Understanding Institutional Oppression

We use an oppression lens because oppression acknowledges the role of institutional power.

Institutional oppression is distinct from other forms of mistreatment, which are sometimes talked about as if they are interchangeable:

  • Implicit Bias
  • Prejudice
  • Discrimination

Implicit bias and prejudice are something that all human beings carry. Implicit bias and prejudice (thoughts) can play out as discrimination (acts).

The implicit bias framework can be very powerful to understand that the prejudice, biases, and stereotypes we hold do not make us “bad” people.
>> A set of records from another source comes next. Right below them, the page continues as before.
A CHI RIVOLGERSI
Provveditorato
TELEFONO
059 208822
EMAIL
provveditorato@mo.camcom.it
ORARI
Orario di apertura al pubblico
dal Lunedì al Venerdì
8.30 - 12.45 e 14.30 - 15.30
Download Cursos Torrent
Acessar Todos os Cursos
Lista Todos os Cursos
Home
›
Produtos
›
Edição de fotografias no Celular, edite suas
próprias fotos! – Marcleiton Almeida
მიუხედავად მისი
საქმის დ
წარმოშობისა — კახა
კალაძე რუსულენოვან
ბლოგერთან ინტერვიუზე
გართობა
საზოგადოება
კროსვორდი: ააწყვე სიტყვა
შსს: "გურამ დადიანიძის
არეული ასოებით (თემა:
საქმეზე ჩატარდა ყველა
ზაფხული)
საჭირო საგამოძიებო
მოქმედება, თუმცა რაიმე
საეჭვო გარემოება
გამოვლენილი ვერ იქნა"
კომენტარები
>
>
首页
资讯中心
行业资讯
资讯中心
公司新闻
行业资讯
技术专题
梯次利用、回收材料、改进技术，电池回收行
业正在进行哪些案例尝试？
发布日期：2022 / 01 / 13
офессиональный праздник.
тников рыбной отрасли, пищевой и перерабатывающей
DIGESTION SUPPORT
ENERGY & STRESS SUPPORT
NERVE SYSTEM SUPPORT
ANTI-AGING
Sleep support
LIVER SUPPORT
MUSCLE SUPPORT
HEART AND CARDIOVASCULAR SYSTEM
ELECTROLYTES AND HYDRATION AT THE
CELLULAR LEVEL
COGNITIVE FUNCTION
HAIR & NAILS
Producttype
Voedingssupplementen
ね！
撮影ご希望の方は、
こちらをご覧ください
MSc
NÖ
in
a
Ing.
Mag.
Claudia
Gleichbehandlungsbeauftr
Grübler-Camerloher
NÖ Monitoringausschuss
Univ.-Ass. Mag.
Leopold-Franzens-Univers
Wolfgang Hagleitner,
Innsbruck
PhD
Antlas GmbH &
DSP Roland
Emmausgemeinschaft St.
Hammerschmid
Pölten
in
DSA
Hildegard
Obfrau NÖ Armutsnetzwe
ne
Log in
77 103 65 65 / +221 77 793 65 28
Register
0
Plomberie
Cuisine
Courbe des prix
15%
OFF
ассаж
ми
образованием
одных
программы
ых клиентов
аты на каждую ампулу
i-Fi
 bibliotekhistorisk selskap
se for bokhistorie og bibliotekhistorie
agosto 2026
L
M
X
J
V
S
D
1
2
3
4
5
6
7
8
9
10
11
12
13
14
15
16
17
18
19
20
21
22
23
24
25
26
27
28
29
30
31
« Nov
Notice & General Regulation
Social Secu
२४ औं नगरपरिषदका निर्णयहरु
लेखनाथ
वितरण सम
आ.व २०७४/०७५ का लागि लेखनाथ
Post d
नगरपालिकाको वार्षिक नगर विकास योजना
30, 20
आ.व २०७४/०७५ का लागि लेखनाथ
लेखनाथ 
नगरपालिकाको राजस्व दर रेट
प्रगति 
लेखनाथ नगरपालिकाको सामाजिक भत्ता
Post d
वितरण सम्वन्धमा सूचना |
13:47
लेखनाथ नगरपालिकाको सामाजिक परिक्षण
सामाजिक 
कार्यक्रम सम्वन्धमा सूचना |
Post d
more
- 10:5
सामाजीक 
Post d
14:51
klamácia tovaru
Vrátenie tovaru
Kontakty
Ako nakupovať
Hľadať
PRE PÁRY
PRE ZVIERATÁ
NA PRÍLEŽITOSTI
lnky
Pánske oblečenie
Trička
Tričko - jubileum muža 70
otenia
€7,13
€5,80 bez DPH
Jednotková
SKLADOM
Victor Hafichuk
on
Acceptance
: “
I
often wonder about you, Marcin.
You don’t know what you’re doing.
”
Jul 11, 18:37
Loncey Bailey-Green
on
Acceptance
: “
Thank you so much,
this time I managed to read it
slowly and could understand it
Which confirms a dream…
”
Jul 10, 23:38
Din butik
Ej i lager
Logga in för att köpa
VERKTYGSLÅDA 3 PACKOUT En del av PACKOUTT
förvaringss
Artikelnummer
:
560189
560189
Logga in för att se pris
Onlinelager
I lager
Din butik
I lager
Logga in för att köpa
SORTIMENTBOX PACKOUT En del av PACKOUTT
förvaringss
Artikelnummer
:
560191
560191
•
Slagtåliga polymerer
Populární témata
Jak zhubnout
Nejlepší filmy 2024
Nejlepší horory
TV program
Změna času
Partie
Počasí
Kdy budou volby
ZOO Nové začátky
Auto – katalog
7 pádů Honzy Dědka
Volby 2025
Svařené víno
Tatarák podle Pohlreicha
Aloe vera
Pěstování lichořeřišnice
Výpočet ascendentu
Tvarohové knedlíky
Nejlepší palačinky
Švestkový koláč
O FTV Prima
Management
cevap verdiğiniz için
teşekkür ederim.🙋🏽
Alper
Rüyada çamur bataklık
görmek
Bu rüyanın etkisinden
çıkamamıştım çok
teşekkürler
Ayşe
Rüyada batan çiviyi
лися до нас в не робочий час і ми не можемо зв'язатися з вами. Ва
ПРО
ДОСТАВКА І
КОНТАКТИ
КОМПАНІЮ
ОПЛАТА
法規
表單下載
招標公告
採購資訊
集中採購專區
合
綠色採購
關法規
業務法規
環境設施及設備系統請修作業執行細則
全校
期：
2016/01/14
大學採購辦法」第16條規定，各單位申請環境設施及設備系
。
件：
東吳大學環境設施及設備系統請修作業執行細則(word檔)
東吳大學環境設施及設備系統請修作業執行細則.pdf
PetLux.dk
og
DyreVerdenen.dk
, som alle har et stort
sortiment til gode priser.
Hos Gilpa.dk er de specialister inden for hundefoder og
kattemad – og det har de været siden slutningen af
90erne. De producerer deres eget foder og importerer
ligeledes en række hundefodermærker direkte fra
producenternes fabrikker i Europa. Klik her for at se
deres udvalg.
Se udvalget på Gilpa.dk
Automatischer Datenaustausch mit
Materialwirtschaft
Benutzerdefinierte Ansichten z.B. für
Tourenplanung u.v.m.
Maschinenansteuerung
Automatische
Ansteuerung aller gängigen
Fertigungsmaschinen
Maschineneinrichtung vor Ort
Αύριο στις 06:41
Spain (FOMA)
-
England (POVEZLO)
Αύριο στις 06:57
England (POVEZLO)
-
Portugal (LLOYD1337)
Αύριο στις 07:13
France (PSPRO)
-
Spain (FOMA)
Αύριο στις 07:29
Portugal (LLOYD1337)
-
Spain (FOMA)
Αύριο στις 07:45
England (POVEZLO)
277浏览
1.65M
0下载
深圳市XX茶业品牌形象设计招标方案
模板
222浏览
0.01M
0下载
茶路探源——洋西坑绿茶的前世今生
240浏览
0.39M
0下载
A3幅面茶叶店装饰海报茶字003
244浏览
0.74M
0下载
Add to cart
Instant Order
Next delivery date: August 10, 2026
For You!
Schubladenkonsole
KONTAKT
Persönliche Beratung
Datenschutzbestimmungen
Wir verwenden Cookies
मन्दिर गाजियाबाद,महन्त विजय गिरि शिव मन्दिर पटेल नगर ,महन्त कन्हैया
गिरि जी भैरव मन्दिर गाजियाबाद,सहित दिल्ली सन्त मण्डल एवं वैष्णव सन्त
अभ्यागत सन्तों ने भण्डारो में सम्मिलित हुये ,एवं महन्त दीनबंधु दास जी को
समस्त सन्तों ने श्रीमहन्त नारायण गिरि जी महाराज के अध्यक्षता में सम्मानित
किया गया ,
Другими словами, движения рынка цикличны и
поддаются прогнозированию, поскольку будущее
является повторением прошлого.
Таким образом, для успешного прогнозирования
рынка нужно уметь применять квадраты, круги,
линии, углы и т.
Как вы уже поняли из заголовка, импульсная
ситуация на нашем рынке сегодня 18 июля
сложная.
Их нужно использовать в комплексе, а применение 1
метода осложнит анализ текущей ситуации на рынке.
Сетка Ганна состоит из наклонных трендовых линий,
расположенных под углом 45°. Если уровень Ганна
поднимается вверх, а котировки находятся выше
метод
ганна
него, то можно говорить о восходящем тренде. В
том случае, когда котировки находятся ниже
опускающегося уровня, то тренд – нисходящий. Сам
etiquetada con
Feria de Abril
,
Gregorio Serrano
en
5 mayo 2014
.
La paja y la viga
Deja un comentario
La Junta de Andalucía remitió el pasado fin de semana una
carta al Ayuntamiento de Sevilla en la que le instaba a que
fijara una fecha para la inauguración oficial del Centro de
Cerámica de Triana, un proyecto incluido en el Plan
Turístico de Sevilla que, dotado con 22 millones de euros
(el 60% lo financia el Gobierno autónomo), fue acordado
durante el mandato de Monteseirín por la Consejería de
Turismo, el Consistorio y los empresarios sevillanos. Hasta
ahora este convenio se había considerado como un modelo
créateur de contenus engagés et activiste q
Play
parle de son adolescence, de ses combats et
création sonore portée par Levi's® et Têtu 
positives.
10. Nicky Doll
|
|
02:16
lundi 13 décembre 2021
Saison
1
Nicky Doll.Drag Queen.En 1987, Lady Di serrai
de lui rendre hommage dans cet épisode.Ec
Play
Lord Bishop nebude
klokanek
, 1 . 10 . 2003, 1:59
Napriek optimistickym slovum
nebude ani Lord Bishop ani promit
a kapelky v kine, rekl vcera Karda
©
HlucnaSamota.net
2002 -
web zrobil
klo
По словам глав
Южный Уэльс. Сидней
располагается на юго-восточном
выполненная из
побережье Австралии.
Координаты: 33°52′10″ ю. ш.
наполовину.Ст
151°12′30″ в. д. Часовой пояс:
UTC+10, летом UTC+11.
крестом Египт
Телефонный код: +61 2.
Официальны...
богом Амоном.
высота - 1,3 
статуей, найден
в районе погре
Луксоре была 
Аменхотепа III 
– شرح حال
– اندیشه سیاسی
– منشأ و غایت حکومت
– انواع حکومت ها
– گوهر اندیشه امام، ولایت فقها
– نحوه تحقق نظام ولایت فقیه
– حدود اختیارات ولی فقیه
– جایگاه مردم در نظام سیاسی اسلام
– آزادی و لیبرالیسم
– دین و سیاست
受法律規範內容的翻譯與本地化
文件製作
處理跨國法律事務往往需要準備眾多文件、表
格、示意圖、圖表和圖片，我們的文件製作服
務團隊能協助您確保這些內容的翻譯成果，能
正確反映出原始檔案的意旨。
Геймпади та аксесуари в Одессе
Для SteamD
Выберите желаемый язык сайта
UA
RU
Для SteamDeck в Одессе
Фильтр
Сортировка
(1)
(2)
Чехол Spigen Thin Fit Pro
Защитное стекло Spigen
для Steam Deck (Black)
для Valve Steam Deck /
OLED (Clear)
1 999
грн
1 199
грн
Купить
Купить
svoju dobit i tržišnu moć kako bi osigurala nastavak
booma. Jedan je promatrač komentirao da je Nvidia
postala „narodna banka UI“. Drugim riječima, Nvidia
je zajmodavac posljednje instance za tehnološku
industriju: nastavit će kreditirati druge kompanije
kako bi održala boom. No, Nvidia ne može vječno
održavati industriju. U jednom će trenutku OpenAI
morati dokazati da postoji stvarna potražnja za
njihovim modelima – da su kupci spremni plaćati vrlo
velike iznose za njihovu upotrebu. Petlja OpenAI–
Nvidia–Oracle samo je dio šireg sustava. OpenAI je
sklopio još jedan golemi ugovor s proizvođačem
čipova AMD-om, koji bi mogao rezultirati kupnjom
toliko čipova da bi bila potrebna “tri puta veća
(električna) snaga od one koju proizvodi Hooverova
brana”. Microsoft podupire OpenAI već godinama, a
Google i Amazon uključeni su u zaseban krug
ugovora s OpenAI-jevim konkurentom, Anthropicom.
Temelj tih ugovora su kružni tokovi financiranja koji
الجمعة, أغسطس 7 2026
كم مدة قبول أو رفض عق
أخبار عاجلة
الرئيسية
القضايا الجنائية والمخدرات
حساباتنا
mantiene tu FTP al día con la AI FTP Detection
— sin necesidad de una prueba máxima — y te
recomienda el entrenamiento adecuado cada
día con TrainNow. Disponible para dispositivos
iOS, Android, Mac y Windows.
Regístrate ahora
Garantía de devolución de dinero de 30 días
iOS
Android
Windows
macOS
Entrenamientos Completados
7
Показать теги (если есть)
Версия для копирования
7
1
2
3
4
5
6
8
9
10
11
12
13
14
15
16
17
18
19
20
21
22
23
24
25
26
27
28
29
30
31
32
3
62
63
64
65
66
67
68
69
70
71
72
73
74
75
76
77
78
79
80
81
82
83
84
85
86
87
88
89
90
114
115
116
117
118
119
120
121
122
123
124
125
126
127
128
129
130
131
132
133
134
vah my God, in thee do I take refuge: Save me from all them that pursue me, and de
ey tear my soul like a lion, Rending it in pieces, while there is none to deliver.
They are a result of how we’ve been hurt, lied to, and the misinformation we’ve internalized.

But not all implicit biases have the same impact.

It is important that we acknowledge that a member of a target group’s implicit bias is going to have really different material impacts on others than the implicit bias of a member of the non-target group.

For mistreatment to become an institutional oppression, it must have these three components:

  1. It is in the national consciousness of the dominant group
  2. It is reinforced through a society’s institutions
  3. There is an imbalance of social and economic power

Power is the essential component that distinguishes a mistreatment as oppression.

This is why you can’t have reverse oppression: there’s no such thing. While bias, prejudice, and discrimination can go in any direction, oppression only goes in one direction, based explicitly on the hierarchical relationship to social and economic power.